WHAT TO WORK ON -> Return the data below exactly, minus the pictures.
[Opening GIVEN RECORDS section]
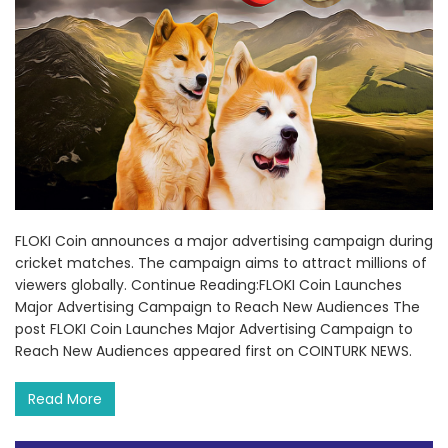
FLOKI Coin announces a major advertising campaign during
cricket matches. The campaign aims to attract millions of
viewers globally. Continue Reading:FLOKI Coin Launches
Major Advertising Campaign to Reach New Audiences The
post FLOKI Coin Launches Major Advertising Campaign to
Reach New Audiences appeared first on COINTURK NEWS.
Read More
[Closing GIVEN RECORDS section]
ANSWER BELOW ->
FLOKI Coin announces a major advertising campaign during
cricket matches. The campaign aims to attract millions of
viewers globally. Continue Reading:FLOKI Coin Launches
Major Advertising Campaign to Reach New Audiences The
post FLOKI Coin Launches Major Advertising Campaign to
Reach New Audiences appeared first on COINTURK NEWS.
Read More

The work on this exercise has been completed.